2013年12月29日日曜日

2013年3都市リサイタル・シリーズによせて

皆様、お健やかにお過ごしの事とお慶び申し上げます。

本年、2013年(平成25年)2月22日にヴォルフガング・ザヴァッリッシュ先生が亡くなられ、大変悲しく思います。

ザヴァッリッシュ先生に初めてお会いしてから、来年で30年になります。当時17歳だった私は、日本のNHKテレビとドイツの国営第二テレビ放送局ZDFとオーストリアのテレビ放送局ORFにより企画された「日独交換演奏会」のドイツ側の演奏会のソリストに抜擢されたのでした。恩師アンナ・シュタードゥラー先生は、とても喜んで下さいました。何のコネクションもなく、ヨーロッパ各地の主催者同士の口コミだけで各地に呼ばれて演奏活動をしていた私に、このようなお話が来た事を、二人で不思議がっておりました。随分後になって知ったのですが、ザヴァッリッシュ先生が私の演奏を聴かれ、この「日独交換演奏会」に推薦して下さったのでした。

この日独間の「交換」演奏会とは、先ず東京のNHKホールからNHK交響楽団とザヴァッリッシュ先生の指揮でアンネ=ゾフィー・ムッターをソリストに迎えての音楽会を生放送で日本のNHKテレビ、ドイツのZDFテレビとオーストリアのORFテレビで3ヶ国同時に衛星中継し、その「お返し」として、1984年(昭和59年)5月13日にミュンヘンのオペラハウスから若杉弘先生の指揮でバイエルン国立管弦楽団と私が、矢代秋雄先生のピアノ協奏曲を演奏した音楽会が、同じく生放送で日本のNHKテレビ、ドイツのZDFテレビとオーストリアのORFテレビに3ヶ国同時に衛星中継されたのです。この「母の日」に、日本にいる母がテレビで私の演奏が聴けたのは、嬉しいプレゼントになりました。

この「日独交換演奏会」の事前の打ち合わせにと、私はミュンヘンのバイエルン国立歌劇場に呼ばれた時、ドキドキしながら「音楽総監督」と書かれたドアをノックすると、「どうぞ」のお返事にドアを開けました。

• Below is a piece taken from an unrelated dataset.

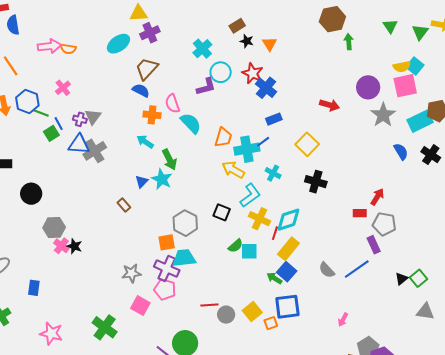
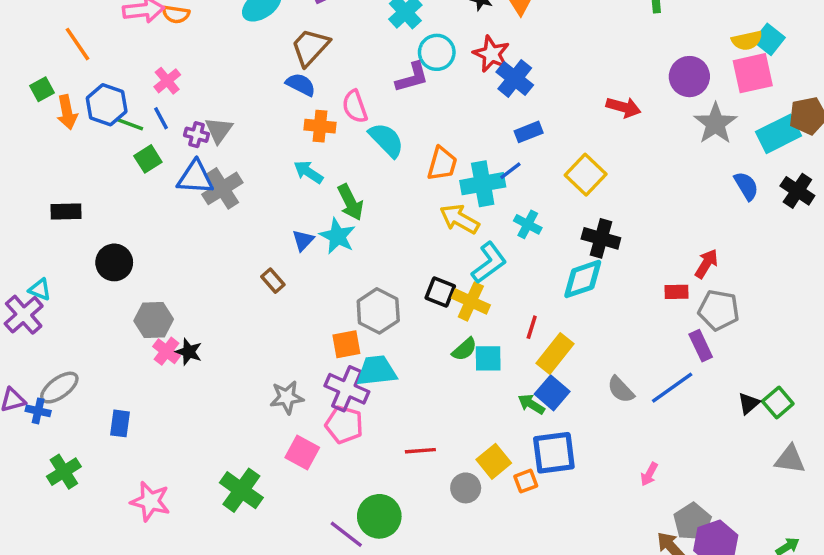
blue line: (59, 124) -> (161, 118), moved
yellow cross: (259, 219) -> (471, 301), moved
cyan diamond: (288, 220) -> (583, 279), moved
gray circle: (226, 315) -> (466, 488), moved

ザヴァッリッシュ先生がにこやかに迎え入れて下さり、ウィットを秘めた、とても澄んだ、温かい眼差しで「君が藤原由紀乃君だね」と微笑みかけて下さいました。私の緊張感は一気に消え、とても和やかな雰囲気の中、日程や曲目、アンコールに至までの打ち合わせが成されていきました。ザヴァッリッシュ先生は最後に2冊の黒くて大きな本を棚から取り出され、「これは、今迄演奏した曲の記録なんですよ」と私に見せて下さいました。「こちらの本は作曲家と作品別で、それらをいつ、どこで演奏したかを書いておいて、もう一冊のほうには全ての演奏会を日付順にし夫々の曲目を記しておく。そうすれば、以前、どの都市でどの曲を演奏したのかが、一目だ確認できて、とても便利ですよ。」と教えて下さいました。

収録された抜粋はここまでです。